Ora, suponho que com o conceito de felicidade se passa algo muito semelhante. (Gostaria de acentuar que considero a felicidade o objectivo mais importante da vida do homem, seja essa felicidade atingida em momentos mais ou menos fugidios, seja em períodos mais prolongados, daqueles que são imensamente gratificantes quando a memória no-los traz em retrospectiva.) Tal como a qualidade, a felicidade depende do indivíduo. Quem está invariavelmente insatisfeito não pode, em meu entender, ser uma pessoa feliz. Uma das razões é porque, muito possivelmente, conjuga a felicidade mais com o "ter" do que com o "ser". A insatisfação depende do limiar de expectativas. Concordo quando se diz que a verdadeira felicidade consiste em apreciar o que temos e não em sentirmo-nos mal por aquilo que não temos. Ou, se se pretender numa variante, a felicidade não depende daquilo que nos falta mas sim do bom uso que fazemos daquilo que possuímos.
Existe uma enorme tendência para medir a inteligência de uma pessoa pelo dinheiro que ela consegue fazer. Inteligente será quem consegue fazer muito dinheiro. A raiz do mal residirá no facto de se insistir demasiado que é no êxito da competição que está a principal fonte da felicidade. O êxito pode ser um dos vários elementos da felicidade, mas o seu preço será demasiado elevado se a ele se sacrificarem todos os outros elementos.
Uma vez, ao ler um jornal parei para ler melhor a frase de alguém que tinha escrito uma carta à redacção. Dizia basicamente isto: "Basta ser feliz. Não é necessário ser mais feliz do que os outros." Considero esta uma observação pertinente. Numa sociedade de keeping up with the Joneses, em que se pretende competir com todos para ser o melhor – receita tremendamente eficaz para o envenenamento da alma – é um erro pretender verificar se se é mais ou menos feliz do que os outros. É uma inadvertida (ou consciente?) auto-flagelação.
Fernando Pessoa perguntava "Porque é que, para ser feliz, é preciso não sabê-lo?". Acho que a resposta é sensivelmente coincidente com o facto de, quando fazemos um esforço para nos mantermos alerta a fim de detectarmos o exacto momento em que vamos cair no sono, não conseguirmos adormecer.
No seu Elogio da Loucura, Erasmo sugere que quanto maior for a sabedoria, menos feliz será a vida. Pessoalmente, atrevo-me a considerar que embora a felicidade possa eventualmente ser menos prolongada e mais intervalada para o sábio do que para o ignorante, quando ela surge é muito mais profunda, além de mais conscientemente percebida.

7/21/2010

Meia-dúzia de citações

Estas são seis citações muito breves. A primeira é de Mencken, que morreu em meados do século passado. As duas seguintes são do antigo primeiro-ministro britânico Winston Churchill. O francês Clemenceau assina a quarta. A seguinte é de Amos B. Alcott, que viveu quase todo o século XIX. Da última citação lamento desconhecer a autoria, mas creio que todas elas valem a pena ser referidas aqui.

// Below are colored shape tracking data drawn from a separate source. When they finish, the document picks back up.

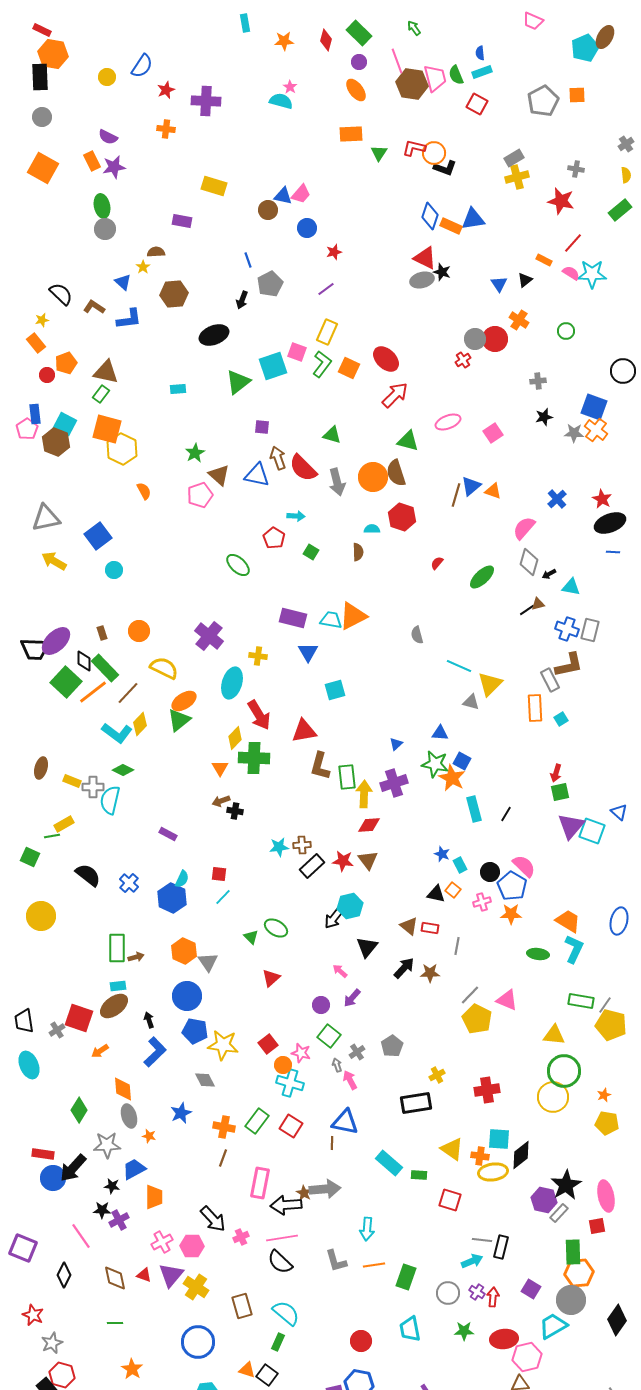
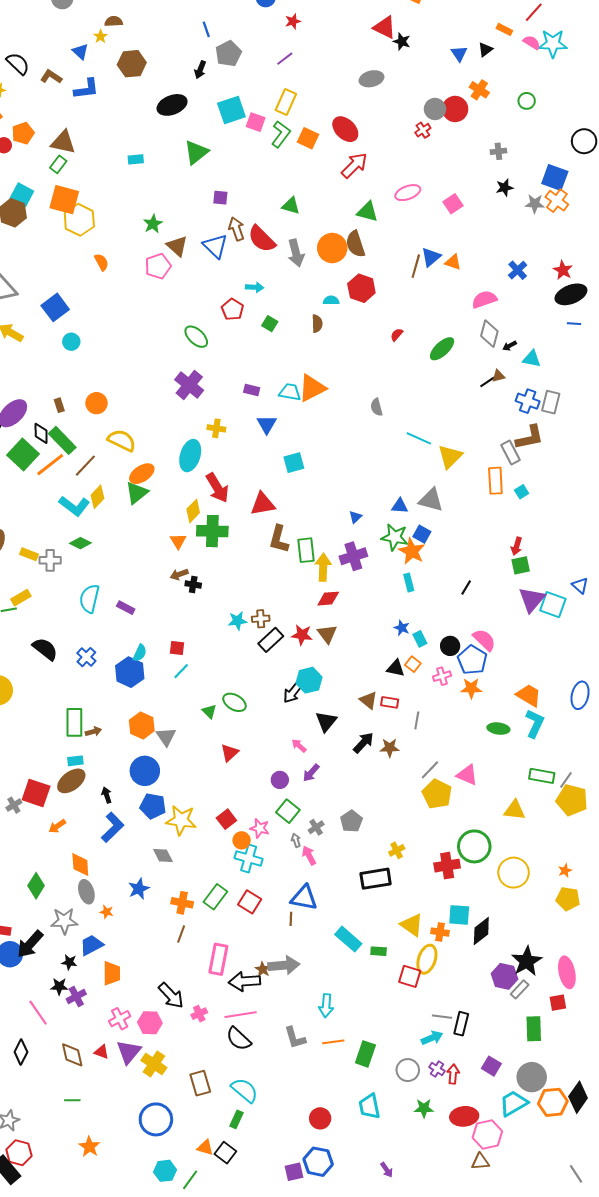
gray ellipse: (422, 280) -> (371, 79), moved
cyan square: (273, 366) -> (231, 110), moved
blue triangle: (257, 475) -> (215, 246), turned 32
pink semicircle: (524, 528) -> (484, 299), turned 30
purple rectangle: (293, 618) -> (252, 390), size x0.6
purple cross: (209, 636) -> (189, 385), moved
gray triangle: (471, 702) -> (431, 500), moved, size x1.5
cyan semicircle: (110, 800) -> (89, 599), moved
cyan rectangle: (474, 809) -> (409, 582), moved, size x0.7
green circle: (564, 1071) -> (474, 846), moved
yellow ellipse: (493, 1172) -> (427, 959), moved, turned -64
orange hexagon: (579, 1273) -> (553, 1102), moved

- Um político de coração puro é algo tão inconcebível como um ladrão honesto.

- Um bom político é aquele que é capaz de prever o futuro e que, depois, é igualmente capaz de explicar por que motivo as coisas não se passaram exactamente como ele tinha previsto.

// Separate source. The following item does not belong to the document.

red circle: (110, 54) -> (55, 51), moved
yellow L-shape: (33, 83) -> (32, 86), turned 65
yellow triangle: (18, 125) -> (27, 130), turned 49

- A política é mais perigosa do que a guerra. Na guerra, não podemos morrer senão uma vez. Na política, várias.

- A honra é como a virgindade: perdida uma vez, perdida para sempre.

- Ignorar a própria ignorância é a doença do ignorante.

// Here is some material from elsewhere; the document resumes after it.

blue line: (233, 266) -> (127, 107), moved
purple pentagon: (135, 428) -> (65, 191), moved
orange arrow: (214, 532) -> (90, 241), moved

- Um criativo ignorante no poder é a mistura mais explosiva que pode existir.

7/16/2010

Uma questão de género

Por vezes, o facto de um animal, um objecto ou um conceito serem expressos noutro idioma por uma palavra diferente da que usamos na nossa língua impressiona-nos menos do que se o género do vocábulo não for igual ao nosso. Isto quer dizer que a um masculino português nem sempre corresponde um masculino na língua estrangeira que estamos a usar, ou que um feminino nosso pode não ter o seu equivalente num outro feminino.
A este propósito, não posso deixar de me lembrar da atrapalhação e enorme embaraço que há anos vi numa amiga minha quando se deu conta de que numa edição oficial e dispendiosa de um livro em espanhol, da qual era responsável, tinha inadvertidamente colocado como título na bonita capa El mar em vez de La mar. Sucede...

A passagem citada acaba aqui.